╭─ Recorded information

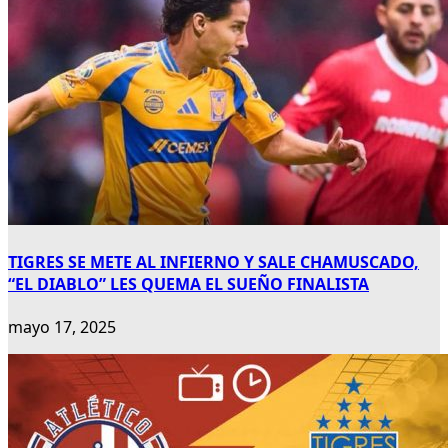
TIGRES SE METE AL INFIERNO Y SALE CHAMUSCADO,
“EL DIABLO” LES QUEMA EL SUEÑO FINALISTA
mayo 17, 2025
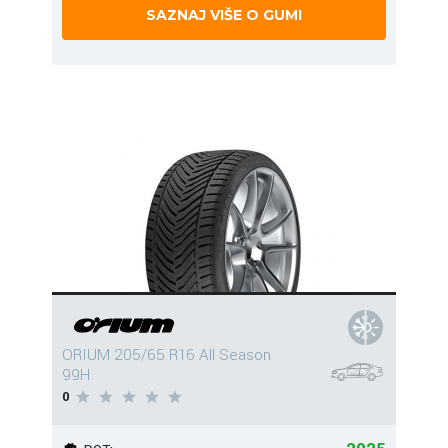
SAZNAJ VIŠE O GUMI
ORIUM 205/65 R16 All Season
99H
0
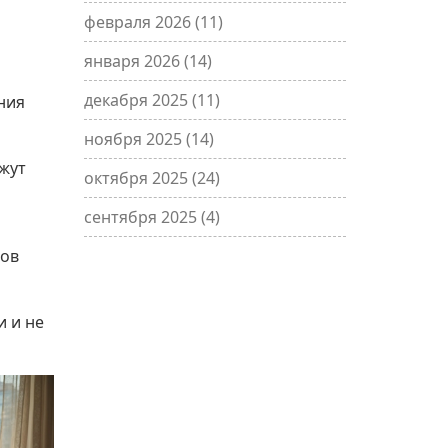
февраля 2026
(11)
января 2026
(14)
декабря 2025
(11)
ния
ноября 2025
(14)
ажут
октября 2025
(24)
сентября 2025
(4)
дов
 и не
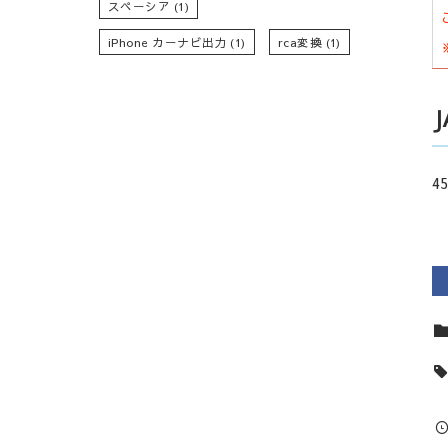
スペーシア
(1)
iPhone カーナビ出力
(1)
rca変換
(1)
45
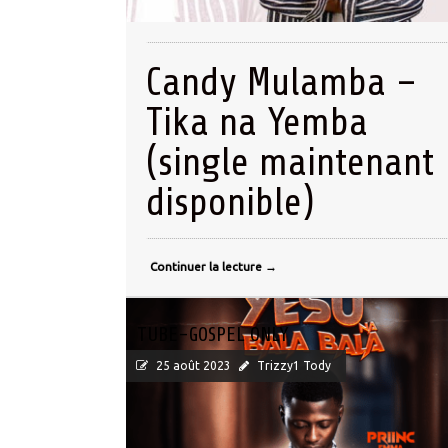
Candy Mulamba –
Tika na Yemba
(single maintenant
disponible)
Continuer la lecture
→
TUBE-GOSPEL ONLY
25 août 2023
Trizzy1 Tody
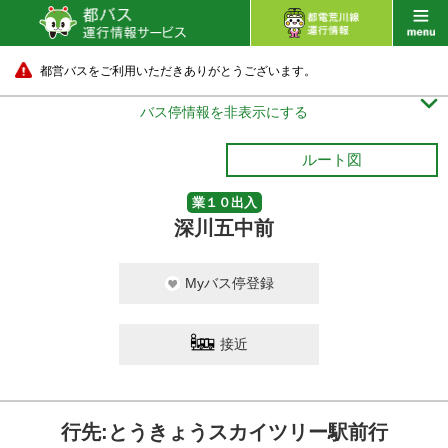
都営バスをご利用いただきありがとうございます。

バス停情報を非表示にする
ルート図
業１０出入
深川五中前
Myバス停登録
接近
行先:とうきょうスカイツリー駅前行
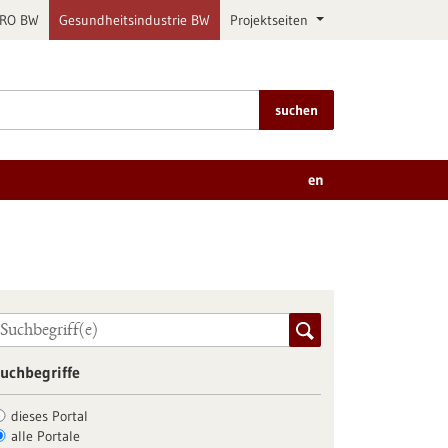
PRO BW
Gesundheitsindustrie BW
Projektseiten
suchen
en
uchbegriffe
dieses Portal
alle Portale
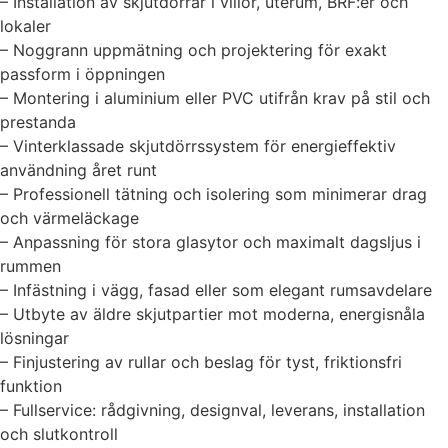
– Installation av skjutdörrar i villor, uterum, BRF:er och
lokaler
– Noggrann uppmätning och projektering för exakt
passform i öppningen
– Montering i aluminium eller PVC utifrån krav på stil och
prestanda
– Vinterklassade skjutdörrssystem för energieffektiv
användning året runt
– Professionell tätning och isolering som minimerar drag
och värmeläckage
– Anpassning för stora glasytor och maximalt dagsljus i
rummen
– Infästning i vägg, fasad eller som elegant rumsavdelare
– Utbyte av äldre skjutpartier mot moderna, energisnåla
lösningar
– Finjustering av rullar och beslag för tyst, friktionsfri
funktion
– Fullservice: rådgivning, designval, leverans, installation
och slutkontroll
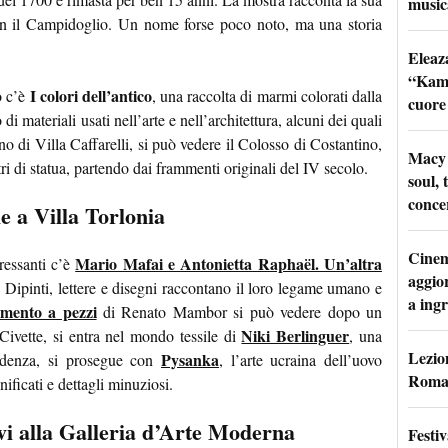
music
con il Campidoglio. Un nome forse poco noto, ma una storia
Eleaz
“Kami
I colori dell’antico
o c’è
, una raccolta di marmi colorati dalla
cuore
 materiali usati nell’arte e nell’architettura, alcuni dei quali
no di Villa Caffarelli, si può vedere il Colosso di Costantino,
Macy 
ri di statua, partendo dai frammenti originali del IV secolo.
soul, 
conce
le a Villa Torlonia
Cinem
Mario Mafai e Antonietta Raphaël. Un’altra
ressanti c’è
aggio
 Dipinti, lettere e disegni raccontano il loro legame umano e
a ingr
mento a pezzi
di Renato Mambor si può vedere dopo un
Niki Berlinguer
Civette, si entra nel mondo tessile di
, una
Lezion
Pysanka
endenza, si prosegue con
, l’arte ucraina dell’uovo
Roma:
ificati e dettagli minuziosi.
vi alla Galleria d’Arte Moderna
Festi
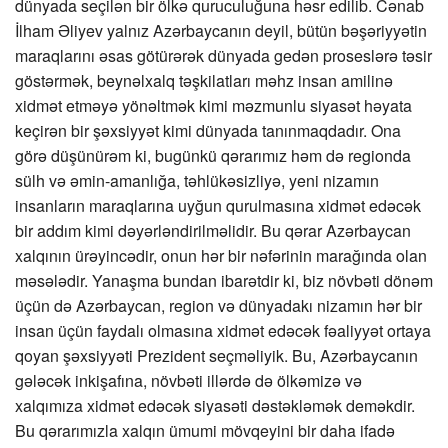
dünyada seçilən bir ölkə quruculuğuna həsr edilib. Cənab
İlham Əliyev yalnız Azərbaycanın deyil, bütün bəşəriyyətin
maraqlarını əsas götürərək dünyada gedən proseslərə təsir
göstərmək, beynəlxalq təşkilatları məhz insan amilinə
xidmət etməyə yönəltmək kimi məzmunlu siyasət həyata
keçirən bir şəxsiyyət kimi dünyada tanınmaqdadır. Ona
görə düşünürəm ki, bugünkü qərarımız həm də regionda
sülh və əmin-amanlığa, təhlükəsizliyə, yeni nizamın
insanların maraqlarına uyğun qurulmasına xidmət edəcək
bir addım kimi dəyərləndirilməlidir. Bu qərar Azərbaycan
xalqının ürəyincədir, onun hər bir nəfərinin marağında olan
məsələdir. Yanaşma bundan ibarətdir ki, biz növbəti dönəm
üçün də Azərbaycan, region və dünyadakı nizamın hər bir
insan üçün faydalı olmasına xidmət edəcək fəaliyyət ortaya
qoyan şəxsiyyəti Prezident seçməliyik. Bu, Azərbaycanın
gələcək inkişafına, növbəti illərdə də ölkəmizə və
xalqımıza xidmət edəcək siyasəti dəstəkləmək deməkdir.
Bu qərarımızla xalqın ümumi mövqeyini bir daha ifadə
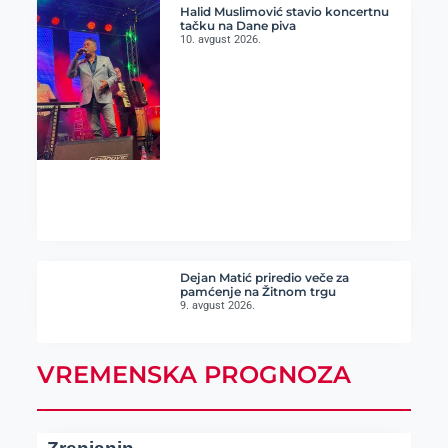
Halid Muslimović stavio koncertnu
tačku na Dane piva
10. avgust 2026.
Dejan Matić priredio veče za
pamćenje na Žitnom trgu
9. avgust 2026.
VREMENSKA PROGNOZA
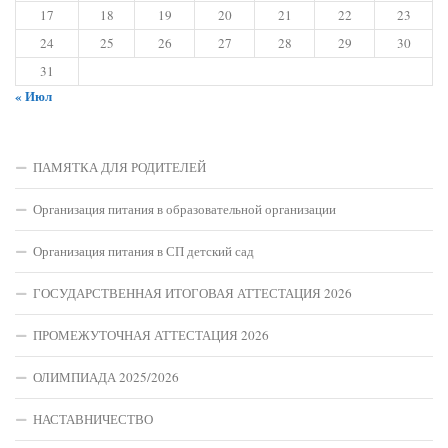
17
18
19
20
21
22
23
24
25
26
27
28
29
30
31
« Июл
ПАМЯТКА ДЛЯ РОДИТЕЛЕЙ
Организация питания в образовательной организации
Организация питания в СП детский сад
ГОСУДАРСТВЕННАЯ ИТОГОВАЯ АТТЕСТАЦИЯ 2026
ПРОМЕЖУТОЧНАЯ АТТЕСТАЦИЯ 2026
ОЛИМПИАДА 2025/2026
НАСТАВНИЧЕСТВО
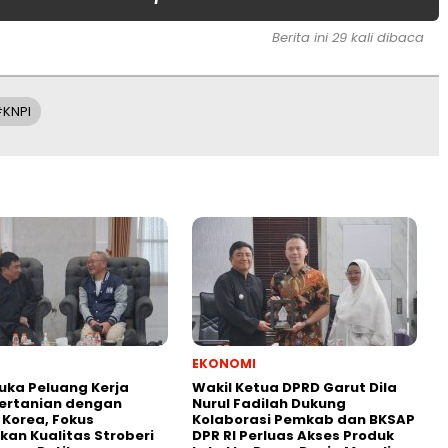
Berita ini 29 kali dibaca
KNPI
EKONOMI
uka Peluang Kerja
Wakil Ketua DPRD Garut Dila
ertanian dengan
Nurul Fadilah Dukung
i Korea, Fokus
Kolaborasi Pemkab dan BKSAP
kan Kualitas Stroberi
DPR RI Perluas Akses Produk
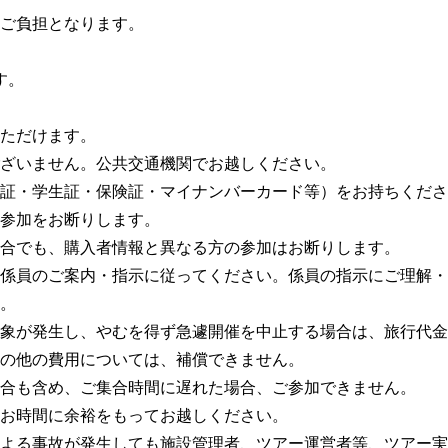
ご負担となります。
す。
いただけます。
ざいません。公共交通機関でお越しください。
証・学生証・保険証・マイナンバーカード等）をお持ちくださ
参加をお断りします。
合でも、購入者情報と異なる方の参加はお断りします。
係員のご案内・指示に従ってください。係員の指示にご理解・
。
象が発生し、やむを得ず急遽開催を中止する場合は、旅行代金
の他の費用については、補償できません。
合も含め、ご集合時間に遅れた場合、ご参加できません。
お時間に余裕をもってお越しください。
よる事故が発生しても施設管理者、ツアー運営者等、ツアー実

╰─

» Exercise: Output every entry exactly as given; pictures are not part of the copy.

» Response area:
TIGRES SE METE AL INFIERNO Y SALE CHAMUSCADO,
“EL DIABLO” LES QUEMA EL SUEÑO FINALISTA
mayo 17, 2025
SAZNAJ VIŠE O GUMI
ORIUM 205/65 R16 All Season
99H
0
февраля 2026
(11)
января 2026
(14)
декабря 2025
(11)
ния
ноября 2025
(14)
ажут
октября 2025
(24)
сентября 2025
(4)
дов
 и не
スペーシア
(1)
iPhone カーナビ出力
(1)
rca変換
(1)
45
Candy Mulamba –
Tika na Yemba
(single maintenant
disponible)
Continuer la lecture
→
TUBE-GOSPEL ONLY
25 août 2023
Trizzy1 Tody
都営バスをご利用いただきありがとうございます。

バス停情報を非表示にする
ルート図
業１０出入
深川五中前
Myバス停登録
接近
行先:とうきょうスカイツリー駅前行
PRO BW
Gesundheitsindustrie BW
Projektseiten
suchen
en
uchbegriffe
dieses Portal
alle Portale
– Installation av skjutdörrar i villor, uterum, BRF:er och
lokaler
– Noggrann uppmätning och projektering för exakt
passform i öppningen
– Montering i aluminium eller PVC utifrån krav på stil och
prestanda
– Vinterklassade skjutdörrssystem för energieffektiv
användning året runt
– Professionell tätning och isolering som minimerar drag
och värmeläckage
– Anpassning för stora glasytor och maximalt dagsljus i
rummen
– Infästning i vägg, fasad eller som elegant rumsavdelare
– Utbyte av äldre skjutpartier mot moderna, energisnåla
lösningar
– Finjustering av rullar och beslag för tyst, friktionsfri
funktion
– Fullservice: rådgivning, designval, leverans, installation
och slutkontroll
music
con il Campidoglio. Un nome forse poco noto, ma una storia
Eleaz
“Kami
I colori dell’antico
o c’è
, una raccolta di marmi colorati dalla
cuore
 materiali usati nell’arte e nell’architettura, alcuni dei quali
no di Villa Caffarelli, si può vedere il Colosso di Costantino,
Macy 
ri di statua, partendo dai frammenti originali del IV secolo.
soul, 
conce
le a Villa Torlonia
Cinem
Mario Mafai e Antonietta Raphaël. Un’altra
ressanti c’è
aggio
 Dipinti, lettere e disegni raccontano il loro legame umano e
a ingr
mento a pezzi
di Renato Mambor si può vedere dopo un
Niki Berlinguer
Civette, si entra nel mondo tessile di
, una
Lezion
Pysanka
endenza, si prosegue con
, l’arte ucraina dell’uovo
Roma:
ificati e dettagli minuziosi.
vi alla Galleria d’Arte Moderna
Festi
dünyada seçilən bir ölkə quruculuğuna həsr edilib. Cənab
İlham Əliyev yalnız Azərbaycanın deyil, bütün bəşəriyyətin
maraqlarını əsas götürərək dünyada gedən proseslərə təsir
göstərmək, beynəlxalq təşkilatları məhz insan amilinə
xidmət etməyə yönəltmək kimi məzmunlu siyasət həyata
keçirən bir şəxsiyyət kimi dünyada tanınmaqdadır. Ona
görə düşünürəm ki, bugünkü qərarımız həm də regionda
sülh və əmin-amanlığa, təhlükəsizliyə, yeni nizamın
insanların maraqlarına uyğun qurulmasına xidmət edəcək
bir addım kimi dəyərləndirilməlidir. Bu qərar Azərbaycan
xalqının ürəyincədir, onun hər bir nəfərinin marağında olan
məsələdir. Yanaşma bundan ibarətdir ki, biz növbəti dönəm
üçün də Azərbaycan, region və dünyadakı nizamın hər bir
insan üçün faydalı olmasına xidmət edəcək fəaliyyət ortaya
qoyan şəxsiyyəti Prezident seçməliyik. Bu, Azərbaycanın
gələcək inkişafına, növbəti illərdə də ölkəmizə və
xalqımıza xidmət edəcək siyasəti dəstəkləmək deməkdir.
Bu qərarımızla xalqın ümumi mövqeyini bir daha ifadə
Halid Muslimović stavio koncertnu
tačku na Dane piva
10. avgust 2026.
Dejan Matić priredio veče za
pamćenje na Žitnom trgu
9. avgust 2026.
VREMENSKA PROGNOZA
17
18
19
20
21
22
23
24
25
26
27
28
29
30
31
« Июл
ПАМЯТКА ДЛЯ РОДИТЕЛЕЙ
Организация питания в образовательной организации
Организация питания в СП детский сад
ГОСУДАРСТВЕННАЯ ИТОГОВАЯ АТТЕСТАЦИЯ 2026
ПРОМЕЖУТОЧНАЯ АТТЕСТАЦИЯ 2026
ОЛИМПИАДА 2025/2026
НАСТАВНИЧЕСТВО
Berita ini 29 kali dibaca
KNPI
EKONOMI
uka Peluang Kerja
Wakil Ketua DPRD Garut Dila
ertanian dengan
Nurul Fadilah Dukung
i Korea, Fokus
Kolaborasi Pemkab dan BKSAP
kan Kualitas Stroberi
DPR RI Perluas Akses Produk
ご負担となります。
す。
いただけます。
ざいません。公共交通機関でお越しください。
証・学生証・保険証・マイナンバーカード等）をお持ちくださ
参加をお断りします。
合でも、購入者情報と異なる方の参加はお断りします。
係員のご案内・指示に従ってください。係員の指示にご理解・
。
象が発生し、やむを得ず急遽開催を中止する場合は、旅行代金
の他の費用については、補償できません。
合も含め、ご集合時間に遅れた場合、ご参加できません。
お時間に余裕をもってお越しください。
よる事故が発生しても施設管理者、ツアー運営者等、ツアー実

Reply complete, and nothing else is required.